Increasingly, the source materials on which historians of computing work are either born digital or have been digitized. How these digital treasures are preserved, and how continuing access to them may be secured over the long term are therefore matters of concern to us. One of the key determinants of whether this material will remain accessible is the file format in which the source materials are stored. Choosing the "wrong" format will have significant implications for the extent to which files might be supported by systems, automated tools, or workflow associated with the digital content life cycle processes in libraries, archives, and other digital repositories. For this reason, digital preservationists have always taken a keen interest in file formats, and are understandably motivated to maintain up-to-date information on the characteristics of different formats, and the effect these have on their preservability over time.

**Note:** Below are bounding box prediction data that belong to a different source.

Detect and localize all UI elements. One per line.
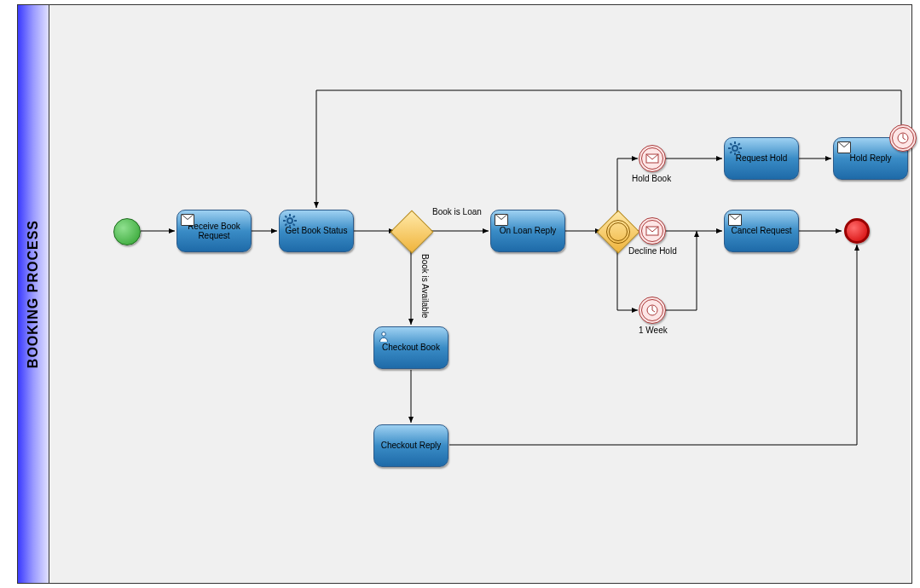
message-icon [837, 141, 851, 153]
pool-frame: BOOKING PROCESS [17, 4, 912, 584]
diagram-canvas: Receive Book Request Get Book Status On … [49, 5, 911, 583]
task-cancel-request[interactable]: Cancel Request [724, 210, 799, 252]
lane-title: BOOKING PROCESS [26, 220, 41, 368]
service-icon [283, 214, 295, 224]
message-icon [181, 214, 194, 226]
event-label-hold-book: Hold Book [632, 174, 671, 183]
task-checkout-book[interactable]: Checkout Book [373, 326, 448, 369]
task-label: Checkout Book [382, 343, 440, 353]
task-get-book-status[interactable]: Get Book Status [279, 210, 354, 252]
event-one-week[interactable] [639, 297, 666, 324]
task-checkout-reply[interactable]: Checkout Reply [373, 424, 448, 467]
end-event[interactable] [844, 218, 870, 244]
message-icon [495, 214, 508, 226]
task-label: Hold Reply [850, 153, 892, 164]
svg-point-6 [382, 332, 386, 337]
gateway-book-status[interactable] [391, 210, 434, 254]
message-icon [728, 214, 742, 226]
task-label: On Loan Reply [500, 226, 557, 236]
edge-label-book-is-available: Book is Available [420, 254, 430, 318]
svg-point-0 [287, 218, 292, 223]
task-receive-book-request[interactable]: Receive Book Request [176, 210, 252, 252]
svg-point-4 [732, 146, 738, 151]
user-icon [378, 331, 390, 341]
lane-label: BOOKING PROCESS [18, 5, 49, 583]
event-hold-book[interactable] [639, 145, 666, 172]
event-label-one-week: 1 Week [639, 326, 668, 335]
event-decline-hold[interactable] [639, 217, 666, 245]
boundary-timer-hold-reply[interactable] [889, 124, 917, 152]
event-label-decline-hold: Decline Hold [628, 246, 677, 256]
task-label: Request Hold [736, 153, 788, 164]
task-on-loan-reply[interactable]: On Loan Reply [490, 210, 565, 252]
start-event[interactable] [113, 218, 141, 245]
task-label: Checkout Reply [381, 441, 442, 451]
task-label: Cancel Request [731, 226, 791, 236]
service-icon [728, 141, 740, 152]
sequence-flows [49, 5, 911, 583]
task-request-hold[interactable]: Request Hold [724, 137, 799, 180]
edge-label-book-is-loan: Book is Loan [432, 207, 482, 216]
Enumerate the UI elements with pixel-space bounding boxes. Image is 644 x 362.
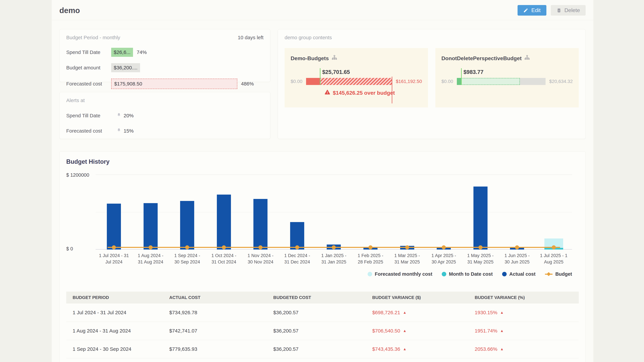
forecasted-cost-value[interactable]: $175,908.50 (111, 79, 237, 89)
delete-button[interactable]: Delete (551, 5, 586, 15)
chart-x-label: 1 Jan 2025 - 31 Jan 2025 (316, 253, 352, 265)
budget-point (185, 245, 189, 249)
budget-history-table: BUDGET PERIOD ACTUAL COST BUDGETED COST … (66, 292, 579, 358)
chart-x-label: 1 Nov 2024 - 30 Nov 2024 (242, 253, 279, 265)
cell-actual-cost: $779,635.93 (169, 346, 273, 352)
bar-segment (320, 78, 392, 85)
edit-button[interactable]: Edit (518, 5, 546, 15)
trash-icon (556, 8, 562, 13)
group-contents-card: demo group contents Demo-Budgets (278, 29, 586, 139)
chart-slot (96, 175, 132, 250)
main-content: demo Edit Delete Budget Period - monthly (52, 0, 593, 362)
cell-actual-cost: $734,926.78 (169, 310, 273, 316)
forecast-alert-label: Forecasted cost (66, 128, 116, 134)
budget-history-title: Budget History (66, 158, 579, 165)
bell-icon (116, 128, 121, 134)
budget-progress-bar[interactable]: $25,701.65 (306, 78, 392, 85)
up-triangle-icon: ▲ (403, 347, 406, 351)
budget-tile-name[interactable]: Demo-Budgets (291, 55, 329, 61)
budget-point (112, 245, 116, 249)
chart-x-label: 1 Oct 2024 - 31 Oct 2024 (206, 253, 242, 265)
forecast-alert-value: 15% (124, 128, 134, 134)
actual-bar[interactable] (474, 187, 488, 250)
cell-budgeted-cost: $36,200.57 (273, 310, 372, 316)
bar-segment (461, 78, 520, 85)
legend-item-mtd[interactable]: Month to Date cost (442, 271, 493, 277)
days-left: 10 days left (238, 35, 264, 40)
budget-point (442, 245, 446, 249)
budget-history-chart: $ 1200000 $ 0 1 Jul 2024 - 31 Jul 20241 … (66, 175, 579, 277)
budget-marker-tick (320, 68, 320, 85)
budget-point (295, 245, 299, 249)
chart-x-label: 1 Sep 2024 - 30 Sep 2024 (169, 253, 206, 265)
budget-amount-value[interactable]: $36,200.... (111, 63, 140, 72)
budget-current-value: $25,701.65 (322, 69, 350, 75)
perspective-hierarchy-icon (332, 55, 337, 62)
forecasted-cost-label: Forecasted cost (66, 81, 111, 87)
actual-bar[interactable] (217, 195, 231, 250)
cell-period: 1 Sep 2024 - 30 Sep 2024 (66, 346, 169, 352)
actual-bar[interactable] (180, 201, 194, 250)
actual-bar[interactable] (144, 203, 158, 250)
alerts-title: Alerts at (66, 97, 85, 103)
budget-point (405, 245, 409, 249)
bell-icon (116, 113, 121, 118)
perspective-hierarchy-icon (524, 55, 530, 62)
group-contents-title: demo group contents (284, 35, 332, 40)
chart-x-label: 1 Aug 2024 - 31 Aug 2024 (132, 253, 169, 265)
spend-till-date-value[interactable]: $26,6... (111, 48, 133, 57)
budget-marker-tick (461, 68, 462, 85)
cell-period: 1 Aug 2024 - 31 Aug 2024 (66, 328, 169, 334)
budget-period-card: Budget Period - monthly 10 days left Spe… (59, 29, 270, 82)
table-row[interactable]: 1 Aug 2024 - 31 Aug 2024 $742,741.07 $36… (66, 322, 579, 340)
col-header-actual-cost: ACTUAL COST (169, 295, 273, 300)
budget-tile-name[interactable]: DonotDeletePerspectiveBudget (442, 55, 522, 61)
chart-x-labels: 1 Jul 2024 - 31 Jul 20241 Aug 2024 - 31 … (96, 253, 572, 265)
chart-x-label: 1 Dec 2024 - 31 Dec 2024 (279, 253, 316, 265)
legend-item-actual[interactable]: Actual cost (502, 271, 536, 277)
page-title: demo (59, 6, 80, 15)
col-header-budgeted-cost: BUDGETED COST (273, 295, 372, 300)
pencil-icon (523, 8, 528, 13)
chart-slot (389, 175, 426, 250)
legend-item-forecast[interactable]: Forecasted monthly cost (368, 271, 432, 277)
budget-history-card: Budget History $ 1200000 $ 0 1 Jul 2024 … (59, 151, 586, 362)
up-triangle-icon: ▲ (403, 329, 406, 333)
bar-min-label: $0.00 (291, 79, 302, 84)
table-row[interactable]: 1 Jul 2024 - 31 Jul 2024 $734,926.78 $36… (66, 304, 579, 322)
budget-current-value: $983.77 (464, 69, 483, 75)
up-triangle-icon: ▲ (500, 310, 504, 315)
spend-alert-row: Spend Till Date 20% (66, 113, 264, 118)
budget-progress-bar[interactable]: $983.77 (457, 78, 546, 85)
spend-alert-label: Spend Till Date (66, 113, 116, 118)
warning-triangle-icon (324, 89, 330, 96)
chart-slot (426, 175, 462, 250)
actual-bar[interactable] (254, 199, 268, 250)
legend-item-budget[interactable]: Budget (545, 271, 572, 277)
chart-x-label: 1 Apr 2025 - 30 Apr 2025 (426, 253, 462, 265)
forecasted-cost-row: Forecasted cost $175,908.50 486% (66, 79, 264, 89)
chart-x-label: 1 May 2025 - 31 May 2025 (462, 253, 499, 265)
actual-bar[interactable] (107, 204, 121, 250)
col-header-variance-usd: BUDGET VARIANCE ($) (372, 295, 474, 300)
budget-period-title: Budget Period - monthly (66, 35, 120, 40)
budget-tile-donotdelete: DonotDeletePerspectiveBudget $0.00 (435, 48, 579, 107)
table-row[interactable]: 1 Sep 2024 - 30 Sep 2024 $779,635.93 $36… (66, 340, 579, 358)
budget-tile-demo-budgets: Demo-Budgets $0.00 (284, 48, 428, 107)
alerts-card: Alerts at Spend Till Date 20% Forecasted… (59, 92, 270, 139)
bar-segment (306, 78, 320, 85)
y-axis-zero-label: $ 0 (66, 246, 92, 252)
legend-label: Month to Date cost (449, 271, 493, 277)
spend-alert-value: 20% (124, 113, 134, 118)
budget-point (222, 245, 226, 249)
chart-x-label: 1 Jul 2025 - 1 Aug 2025 (535, 253, 572, 265)
bar-segment (457, 78, 461, 85)
chart-x-label: 1 Jul 2024 - 31 Jul 2024 (96, 253, 132, 265)
chart-legend: Forecasted monthly costMonth to Date cos… (73, 271, 572, 277)
chart-slots (96, 175, 572, 250)
budget-point (552, 245, 556, 249)
budget-point (478, 245, 482, 249)
chart-slot (132, 175, 169, 250)
actual-swatch-icon (502, 272, 507, 276)
cell-variance-usd: $743,435.36▲ (372, 346, 474, 352)
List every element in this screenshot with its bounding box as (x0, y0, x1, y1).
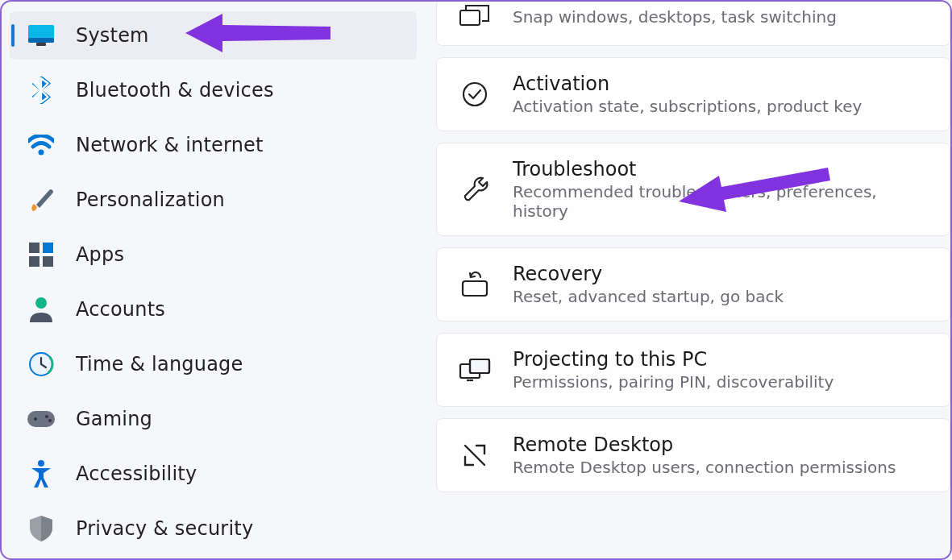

A considerable amount of digital material is now subject to mandatory deposit to national libraries, meaning even data creators who have no interest in preservation or long-term access need to develop some understanding of the formats preferred, or deemed acceptable by repositories and why.
The principal annual gathering of digital preservationists takes place at the iPRES conference, the most recent of which was held in Melbourne, Australia last year; the next conference will be held this November in Chapel Hill, N.C.a The iPRES conference always provides an opportunity to gauge the zeitgeist of the field, and last year it was difficult not to be struck by the amount of attention being paid to the difficulties posed by file format issues, and the extent to which a viable format registry could be created, which both responds to the needs of the preservation community and involves practitioners meaningfully going forward. Format was prominent both in the papers presented, and in the break-time conversations, some of which were quite animated. The problems caused by format obsolescence and interoperability affect all of us. Whether we are scientists wanting to return to data generated by a specialized scientific instrument that no longer sits in the lab, or animators working on Hollywood blockbusters whose work must be done from scratch many times in a single movie because the studio wants to make use of features in the latest piece of bleeding-edge software. At a more mundane level, files created in version 1.0 of our favorite word processor are seldom fully compatible when we upgrade to later versions. Format obsolescence has the capacity to cut us off from the fruits of research results whether publicly funded, or developed by companies. Files, even when preserved perfectly, are useless if we do not have software that can make sense of them. The pace at which technology drives forward, and the lure of the new, means it is ever more difficult to ensure legacy files are kept fully accessible.
One of the complaints that came up was that "format," despite being a term in common use, is, in fact, not well understood or agreed upon even within the "format" community. Specific problems arising as the result of particular "formats" include:
These, and similar considerations give rise to a certain degree of consternation, and a general lack of confidence concerning the likelihood of succeeding in 'imposing' much by way of a single 'understanding' of format in general, or even a given individual format.
A common approach to identifying files, the format of which is unknown, is to examine the individual bytes (the bitstream) looking for characteristic patterns or 'signatures' associated with known formats. Tools such as DROID (Digital Record and Object Identification), have been developed to make this process easier, and form an important part of the digital forensics toolkit. Perhaps, therefore, we might avoid confusion over "formats" by concentrating our attention on the identifying characteristics of bitstreams. Indeed, there appeared to be no dissent from the view that file formats can be thought of as (usually nested) interpretations (or encoding schemes) of bitstreams. However tempting such linguistic legerdemain may be, there are at least two grounds for thinking this is not the right approach.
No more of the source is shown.